Material provided >>
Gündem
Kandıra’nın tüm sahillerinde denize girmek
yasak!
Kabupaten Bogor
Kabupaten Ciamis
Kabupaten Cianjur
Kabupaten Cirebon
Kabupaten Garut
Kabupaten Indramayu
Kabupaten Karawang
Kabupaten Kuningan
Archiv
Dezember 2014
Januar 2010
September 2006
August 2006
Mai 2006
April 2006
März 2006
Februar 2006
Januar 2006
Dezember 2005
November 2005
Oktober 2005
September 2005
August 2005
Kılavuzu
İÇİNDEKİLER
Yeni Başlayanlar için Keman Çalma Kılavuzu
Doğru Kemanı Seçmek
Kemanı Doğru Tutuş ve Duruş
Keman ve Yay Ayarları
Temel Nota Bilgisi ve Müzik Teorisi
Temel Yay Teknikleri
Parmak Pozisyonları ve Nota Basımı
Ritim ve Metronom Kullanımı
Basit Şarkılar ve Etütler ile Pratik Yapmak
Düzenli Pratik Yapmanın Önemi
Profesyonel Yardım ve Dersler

* * *

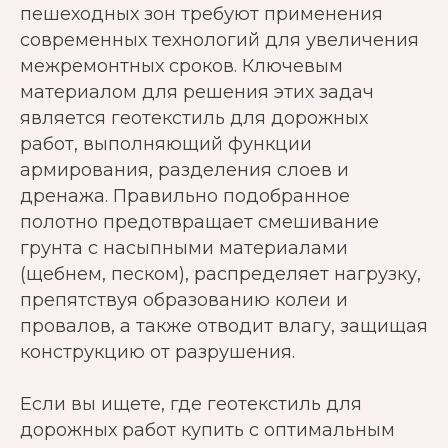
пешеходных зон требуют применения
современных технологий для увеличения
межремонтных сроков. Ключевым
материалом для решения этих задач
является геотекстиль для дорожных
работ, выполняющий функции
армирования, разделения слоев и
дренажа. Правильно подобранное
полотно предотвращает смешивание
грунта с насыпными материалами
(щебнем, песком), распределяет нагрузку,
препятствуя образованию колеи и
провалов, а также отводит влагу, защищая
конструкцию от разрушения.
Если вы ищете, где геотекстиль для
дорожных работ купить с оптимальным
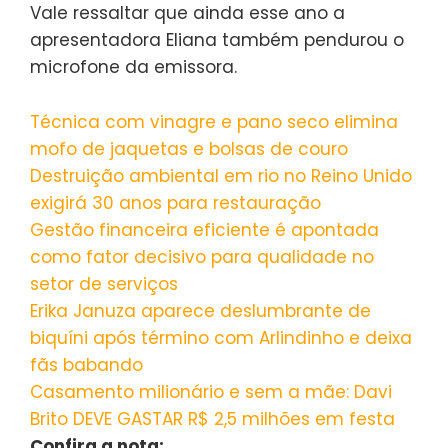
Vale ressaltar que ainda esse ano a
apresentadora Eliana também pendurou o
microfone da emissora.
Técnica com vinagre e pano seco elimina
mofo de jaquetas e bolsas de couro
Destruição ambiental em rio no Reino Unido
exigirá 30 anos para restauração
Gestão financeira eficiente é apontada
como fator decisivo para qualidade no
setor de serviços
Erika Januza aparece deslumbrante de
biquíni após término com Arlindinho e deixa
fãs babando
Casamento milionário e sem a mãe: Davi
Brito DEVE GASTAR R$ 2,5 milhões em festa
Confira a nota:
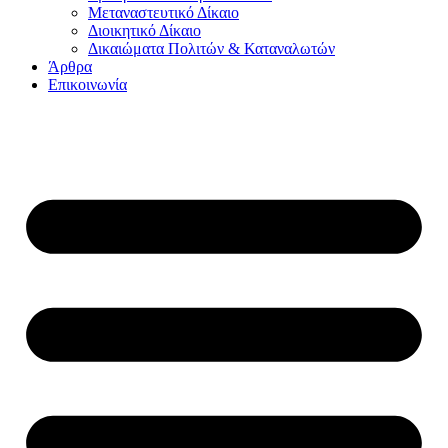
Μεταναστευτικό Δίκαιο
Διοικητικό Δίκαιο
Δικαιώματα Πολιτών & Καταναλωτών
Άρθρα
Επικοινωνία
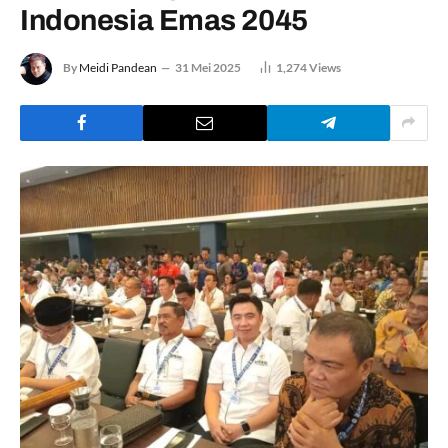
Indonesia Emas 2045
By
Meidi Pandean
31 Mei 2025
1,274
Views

Problem details >>
In the entries above, how many lines include the word "para"? Only the number should be given.

Solution for this problem >>
2